Abschließend. Die CEPAL- Studie ist wichtig für eine erste Bestandsaufnahme zur Klärung der Frage, welche Auswirkungen Covid-19 auf das Leben der indigenen Völker und Gemeinschaften in Lateinamerika hat und welche Maßnahmen zur Verbesserung ihrer Situation ergriffen werden müssen.
„Ni una sola gota mas de sangre y dolor de los productos de consumo en las ciudades del mundo. Hay una ‚minga‘ de resistencia dentro de las comunidades del bosque, el campo y las ciudades que se organizan frente a la devastación y el hambre, que continuara después de esta pandemia, porque el ecocidio, etnocidio y terricidio avanzan peor que el virus.“
(Fany Kuiru)
Allerdings lässt sich das indigene Leben grundsätzlich nicht widerspruchslos in Statistiken fassen. Daher erscheinen einige der gezogenen Schlussfolgerungen und Empfehlungen zu schematisch. Es fehlt (bis auf das Zitat von Fany) an einer Beschreibung der Covid-19 Situation aus der indigenen Perspektive, die sich aus der zugrunde gelegten Methodik, nicht umfassend erschließen lässt.
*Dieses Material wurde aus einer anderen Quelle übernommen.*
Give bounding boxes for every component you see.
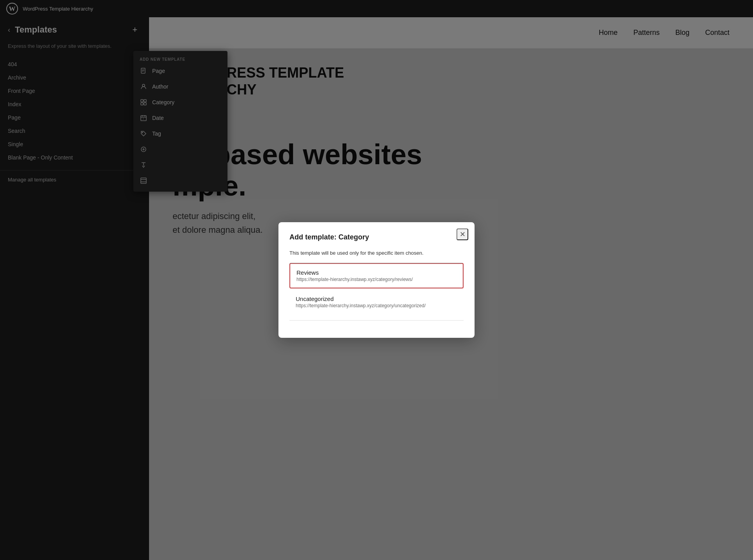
modal-item-reviews-url: https://template-hierarchy.instawp.xyz/c… — [296, 277, 457, 282]
modal-item-reviews[interactable]: Reviews https://template-hierarchy.insta… — [289, 263, 464, 288]
modal-divider — [289, 320, 464, 321]
modal-overlay: Add template: Category ✕ This template w… — [0, 0, 753, 560]
modal-item-reviews-name: Reviews — [296, 269, 457, 276]
modal-title: Add template: Category — [289, 233, 464, 241]
add-template-modal: Add template: Category ✕ This template w… — [278, 222, 475, 338]
modal-item-uncategorized[interactable]: Uncategorized https://template-hierarchy… — [289, 290, 464, 314]
modal-notice: This template will be used only for the … — [289, 249, 464, 257]
modal-item-uncategorized-name: Uncategorized — [296, 295, 457, 302]
modal-close-button[interactable]: ✕ — [457, 228, 468, 240]
modal-item-uncategorized-url: https://template-hierarchy.instawp.xyz/c… — [296, 303, 457, 308]
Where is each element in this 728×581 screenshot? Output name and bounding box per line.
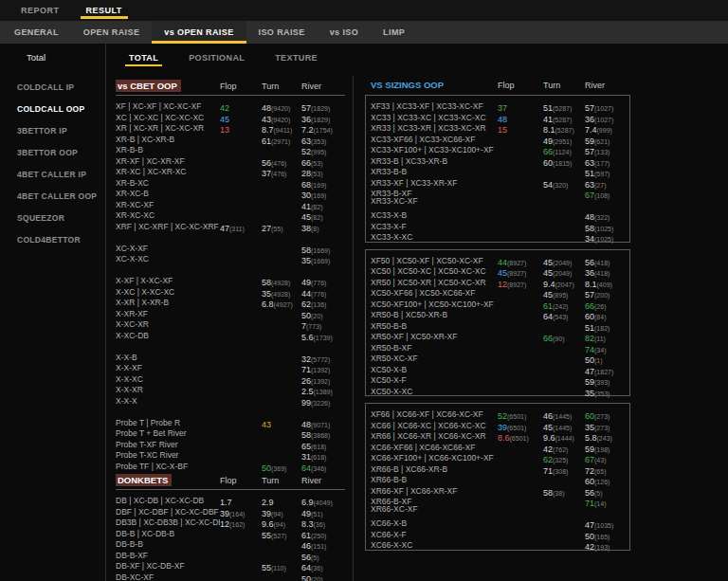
row-label: DB | XC-DB | XC-XC-DB xyxy=(116,496,220,505)
row-label: XR66-B | XC66-XR-B xyxy=(371,464,498,474)
row-label: XRF | XC-XRF | XC-XC-XRF xyxy=(116,222,220,231)
row-label: DB3B | XC-DB3B | XC-XC-DB3B xyxy=(116,517,220,527)
row-label: X-X-B xyxy=(116,353,220,362)
row-label: XC33-X-F xyxy=(371,222,498,231)
turn-value: 37(476) xyxy=(262,163,301,180)
column-header-river: River xyxy=(585,81,625,90)
row-label: XR | XC-XR | XC-XC-XR xyxy=(116,123,220,133)
navbar-tab-general[interactable]: GENERAL xyxy=(2,21,71,44)
navbar-tab-iso-raise[interactable]: ISO RAISE xyxy=(246,21,318,44)
row-label: XC50-X-XC xyxy=(371,387,498,396)
row-label: DB-XF | XC-DB-XF xyxy=(116,561,220,571)
row-label: XR66-XC-XF xyxy=(371,504,498,514)
main-content: vs CBET OOP Flop Turn River XF | XC-XF |… xyxy=(106,76,728,581)
sidebar-item-4bet-caller-oop[interactable]: 4BET CALLER OOP xyxy=(0,185,105,207)
row-label: X-XR-XF xyxy=(116,309,220,318)
row-label: XR-XC-XC xyxy=(116,210,220,220)
row-label: XC50-XF100+ | XC50-XC100+-XF xyxy=(371,300,498,309)
table-row[interactable]: Probe T | Probe R4348(9071) xyxy=(116,414,345,426)
row-label: XR66-B-B xyxy=(371,475,498,484)
table-row[interactable]: XC-X-XF58(1669) xyxy=(116,240,345,251)
table-row[interactable]: X-X-B32(5772) xyxy=(116,349,345,360)
sidebar-item-cold4bettor[interactable]: COLD4BETTOR xyxy=(0,228,105,250)
table-row[interactable]: XF | XC-XF | XC-XC-XF4248(9420)57(1829) xyxy=(116,98,345,109)
row-label: XR-B | XC-XR-B xyxy=(116,135,220,144)
navbar-tab-vs-open-raise[interactable]: vs OPEN RAISE xyxy=(152,21,246,44)
row-label: XR-XC | XC-XR-XC xyxy=(116,167,220,176)
sizing-group-2: XF50 | XC50-XF | XC50-XC-XF44(8927)45(20… xyxy=(365,249,630,397)
subtab-total[interactable]: TOTAL xyxy=(114,44,173,72)
row-label: XR50-B | XC50-XR-B xyxy=(371,310,498,319)
row-label: X-XF | X-XC-XF xyxy=(116,276,220,285)
sizing-group-3: XF66 | XC66-XF | XC66-XC-XF52(6501)46(14… xyxy=(365,403,630,551)
row-label: XR66 | XC66-XR | XC66-XC-XR xyxy=(371,431,498,441)
left-column: vs CBET OOP Flop Turn River XF | XC-XF |… xyxy=(106,76,354,581)
navbar-tab-limp[interactable]: LIMP xyxy=(371,21,417,44)
navbar: GENERALOPEN RAISEvs OPEN RAISEISO RAISEv… xyxy=(0,21,728,44)
river-value: 99(3226) xyxy=(301,392,345,409)
row-label: XC50 | XC50-XC | XC50-XC-XC xyxy=(371,266,498,276)
row-label: XR50-XF | XC50-XR-XF xyxy=(371,332,498,341)
table-row[interactable]: XF50 | XC50-XF | XC50-XC-XF44(8927)45(20… xyxy=(371,252,625,263)
row-label: Probe T + Bet River xyxy=(116,428,220,438)
sidebar-header-total[interactable]: Total xyxy=(0,44,105,76)
river-value: 67(108) xyxy=(585,185,625,202)
flop-value: 12(162) xyxy=(220,514,262,531)
column-header-turn: Turn xyxy=(262,82,301,91)
table-row[interactable]: XC33-X-B48(322) xyxy=(371,207,625,218)
row-label: XC66-X-F xyxy=(371,530,498,539)
subtab-texture[interactable]: TEXTURE xyxy=(260,44,333,72)
topbar: REPORTRESULT xyxy=(0,0,728,22)
turn-value: 58(38) xyxy=(543,482,585,499)
subtab-positional[interactable]: POSITIONAL xyxy=(173,44,260,72)
column-header-turn: Turn xyxy=(262,476,301,485)
table-row[interactable]: XC66-X-B47(1035) xyxy=(371,515,625,526)
row-label: X-X-XR xyxy=(116,385,220,394)
sidebar-item-3bettor-oop[interactable]: 3BETTOR OOP xyxy=(0,141,105,163)
sidebar-items: COLDCALL IPCOLDCALL OOP3BETTOR IP3BETTOR… xyxy=(0,76,105,250)
row-label: XF50 | XC50-XF | XC50-XC-XF xyxy=(371,256,498,265)
row-label: XC33-XF100+ | XC33-XC100+-XF xyxy=(371,145,498,154)
table-row[interactable]: XF66 | XC66-XF | XC66-XC-XF52(6501)46(14… xyxy=(371,406,625,417)
row-label: XR50-B-B xyxy=(371,321,498,331)
river-value: 42(193) xyxy=(585,536,625,554)
row-label: DB-XC-XF xyxy=(116,572,220,581)
table-row[interactable]: DB | XC-DB | XC-XC-DB1.72.96.9(4049) xyxy=(116,492,345,503)
sidebar-item-coldcall-ip[interactable]: COLDCALL IP xyxy=(0,76,105,98)
row-label: Probe TF | XC-X-BF xyxy=(116,462,220,471)
river-value: 50(20) xyxy=(301,569,345,581)
river-value: 35(1669) xyxy=(301,250,345,267)
table-row[interactable]: XF33 | XC33-XF | XC33-XC-XF3751(5287)57(… xyxy=(371,98,625,109)
row-label: XR66-XF | XC66-XR-XF xyxy=(371,486,498,496)
row-label: XF | XC-XF | XC-XC-XF xyxy=(116,101,220,111)
topbar-tab-result[interactable]: RESULT xyxy=(73,0,136,21)
navbar-tab-open-raise[interactable]: OPEN RAISE xyxy=(71,21,153,44)
row-label: X-X-XF xyxy=(116,363,220,372)
row-label: XR-B-B xyxy=(116,145,220,154)
sizing-group-1: XF33 | XC33-XF | XC33-XC-XF3751(5287)57(… xyxy=(365,95,630,243)
turn-value: 71(308) xyxy=(543,461,585,478)
river-value: 5.6(1739) xyxy=(301,327,345,344)
row-label: XR33 | XC33-XR | XC33-XC-XR xyxy=(371,123,498,133)
sidebar-item-4bet-caller-ip[interactable]: 4BET CALLER IP xyxy=(0,163,105,185)
cbet-table-header: vs CBET OOP Flop Turn River xyxy=(116,80,345,96)
table-row[interactable]: X-XF | X-XC-XF58(4928)49(776) xyxy=(116,272,345,283)
navbar-tab-vs-iso[interactable]: vs ISO xyxy=(318,21,371,44)
sizings-section-title: VS SIZINGS OOP xyxy=(371,80,444,90)
row-label: DB-B-B xyxy=(116,539,220,549)
sidebar-item-squeezor[interactable]: SQUEEZOR xyxy=(0,207,105,228)
row-label: XR50 | XC50-XR | XC50-XC-XR xyxy=(371,278,498,287)
row-label: XC66-X-XC xyxy=(371,540,498,550)
sizings-groups: XF33 | XC33-XF | XC33-XC-XF3751(5287)57(… xyxy=(365,95,630,551)
sidebar-item-3bettor-ip[interactable]: 3BETTOR IP xyxy=(0,119,105,141)
row-label: X-X-X xyxy=(116,396,220,406)
row-label: XR50-XC-XF xyxy=(371,354,498,363)
column-header-turn: Turn xyxy=(543,81,585,90)
row-label: Probe T-XF River xyxy=(116,440,220,449)
sidebar-item-coldcall-oop[interactable]: COLDCALL OOP xyxy=(0,98,105,119)
column-header-river: River xyxy=(301,82,345,91)
row-label: XR50-B-XF xyxy=(371,343,498,353)
topbar-tab-report[interactable]: REPORT xyxy=(8,0,73,21)
navbar-tabs: GENERALOPEN RAISEvs OPEN RAISEISO RAISEv… xyxy=(2,21,417,44)
sidebar: Total COLDCALL IPCOLDCALL OOP3BETTOR IP3… xyxy=(0,44,106,581)
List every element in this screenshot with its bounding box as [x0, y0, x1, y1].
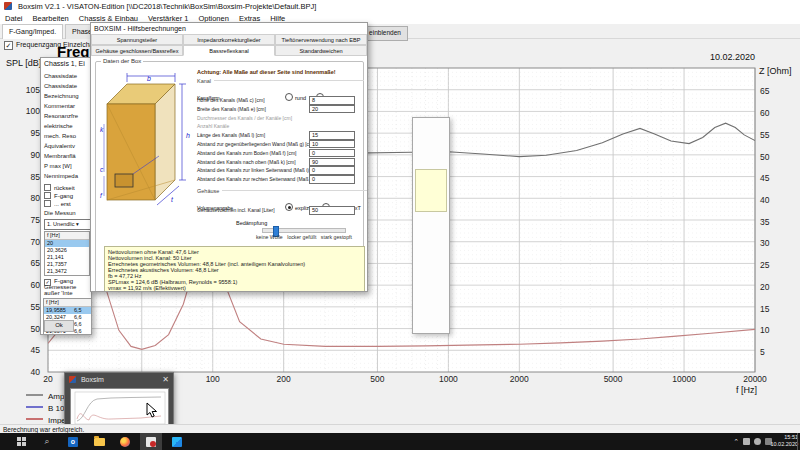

Daher an dieser Stelle ergänzend. In Kolumbien (und anderswo) existieren vorbildliche Arbeiten, die aus der indigenen Perspektive verfasst sind und diesbezüglich Anhaltspunkte liefern. Zu nennen ist HE YAIA GODO~BAKARI (2015), eine Arbeit der Gemeinschaften vom Río Pira Paraná (Dep. Vaupes), die aus der Notwendigkeit erwachsen ist, den Wert des traditionellen Wissens über das Land zu stärken, um Lösungen in Bezug auf das Medioambiente zu entwickeln. Es ist die Verschriftlichung der indigenen Weltsicht verfasst in eigenen Worten und frei von akademischen Interpretationen und Theorien, die u.a. als Grundlage für den Aufbau eines eigenständigen Erziehungssystem dienen soll. Auch die mir durch meinem Freund Nelson Ortiz übermittelte Arbeit von Celimo Nejedeka, ein weiser Muinane vom Medío Caquetá, CULTIVANDO LA CIENCIA DEL ARBOL DE LA SALUD (2019), beschäftigt sich eingehend mit den Heilkräften der Natur und ihren mythologischen Grundlagen, um einen Weg zum buen vivir für alle (bekannt auch unter der Quechua-Bezeichnung Sumak kawsay) aufzuzeigen.